**How to complete this task:**
The lines below, from the one containing "görüş ve düşüncelerini" through the one containing "Thường cộng sinh", should be set down exactly, with no pictures and nothing else.

#### Dataset records

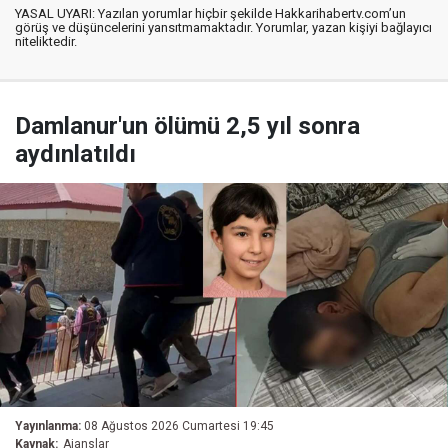
YASAL UYARI: Yazılan yorumlar hiçbir şekilde Hakkarihabertv.com’un
görüş ve düşüncelerini yansıtmamaktadır. Yorumlar, yazan kişiyi bağlayıcı
niteliktedir.
Damlanur'un ölümü 2,5 yıl sonra
aydınlatıldı
Yayınlanma:
08 Ağustos 2026 Cumartesi 19:45
Kaynak:
Ajanslar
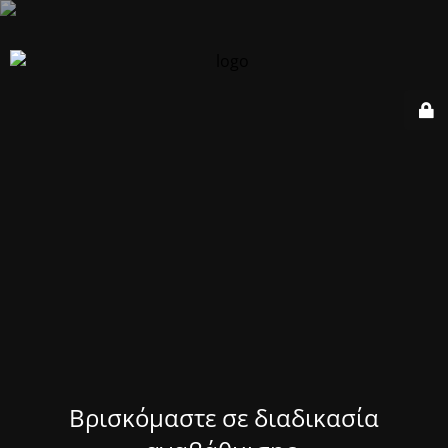
Βρισκόμαστε σε διαδικασία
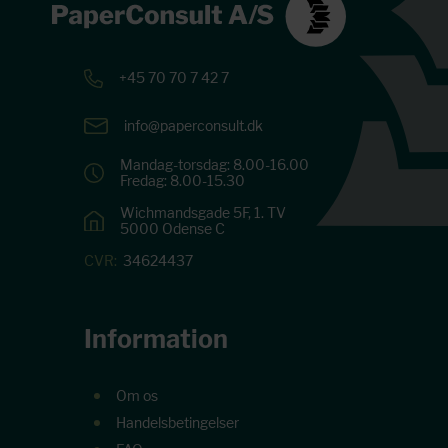
+45 70 70 7 42 7
info@paperconsult.dk
Mandag-torsdag: 8.00-16.00
Fredag: 8.00-15.30
Wichmandsgade 5F, 1. TV
5000 Odense C
CVR:
34624437
Information
Om os
Handelsbetingelser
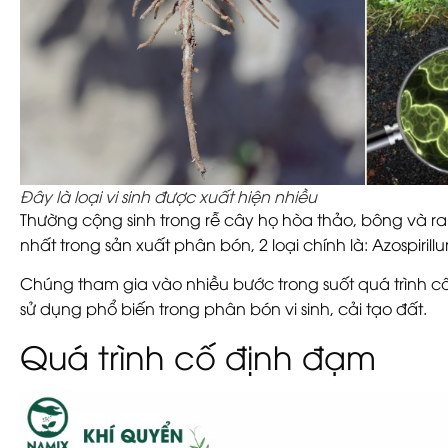
Đây là loại vi sinh được xuất hiện nhiều
Thường cộng sinh trong rễ cây họ hòa thảo, bông và rau
nhất trong sản xuất phân bón, 2 loại chính là: Azospirillu
Chúng tham gia vào nhiều bước trong suốt quá trình cố
sử dụng phổ biến trong phân bón vi sinh, cải tạo đất.
Quá trình cố định đạm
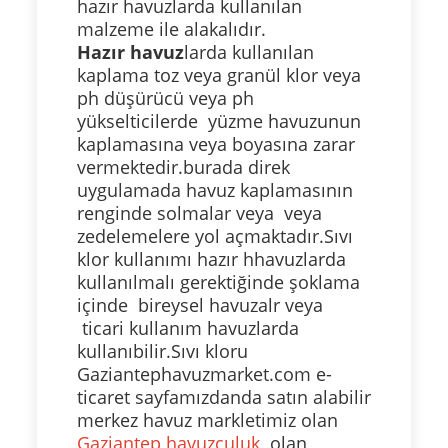
hazır havuzlarda kullanılan
malzeme ile alakalıdır.
Hazır havuz
larda kullanılan
kaplama toz veya granül klor veya
ph düşürücü veya ph
yükselticilerde yüzme havuzunun
kaplamasına veya boyasına zarar
vermektedir.burada direk
uygulamada havuz kaplamasının
renginde solmalar veya veya
zedelemelere yol açmaktadır.Sıvı
klor kullanımı hazır hhavuzlarda
kullanılmalı gerektiğinde şoklama
içinde bireysel havuzalr veya
ticari kullanım havuzlarda
kullanıbilir.Sıvı kloru
Gaziantephavuzmarket.com e-
ticaret sayfamızdanda satın alabilir
merkez havuz markletimiz olan
Gaziantep havuzculuk
olan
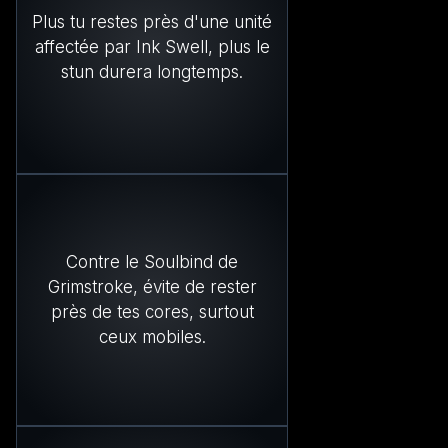
Plus tu restes près d'une unité
affectée par Ink Swell, plus le
stun durera longtemps.
Contre le Soulbind de
Grimstroke, évite de rester
près de tes cores, surtout
ceux mobiles.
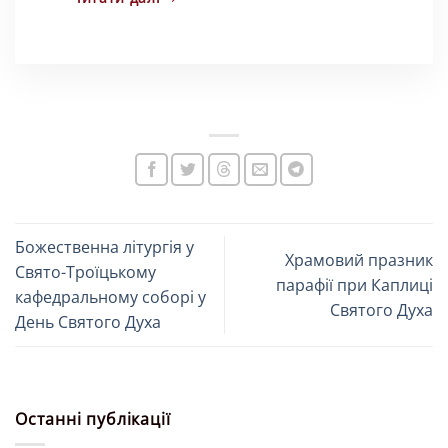
Божественна літургія у
Храмовий празник
Свято-Троїцькому
парафії при Каплиці
кафедральному соборі у
Святого Духа
День Святого Духа
Останні публікації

########

**Solution below:**
görüş ve düşüncelerini yansıtmamaktadır. Yorumlar, yazan kişiyi bağlayıcı
niteliktedir.
Damlanur'un ölümü 2,5 yıl sonra
aydınlatıldı
Yayınlanma:
08 Ağustos 2026 Cumartesi 19:45
Kaynak:
Ajanslar
Βρισκόμαστε σε διαδικασία
+45 70 70 7 42 7
info@paperconsult.dk
Mandag-torsdag: 8.00-16.00
Fredag: 8.00-15.30
Wichmandsgade 5F, 1. TV
5000 Odense C
CVR:
34624437
Information
Om os
Handelsbetingelser
Đây là loại vi sinh được xuất hiện nhiều
Thường cộng sinh trong rễ cây họ hòa thảo, bông và rau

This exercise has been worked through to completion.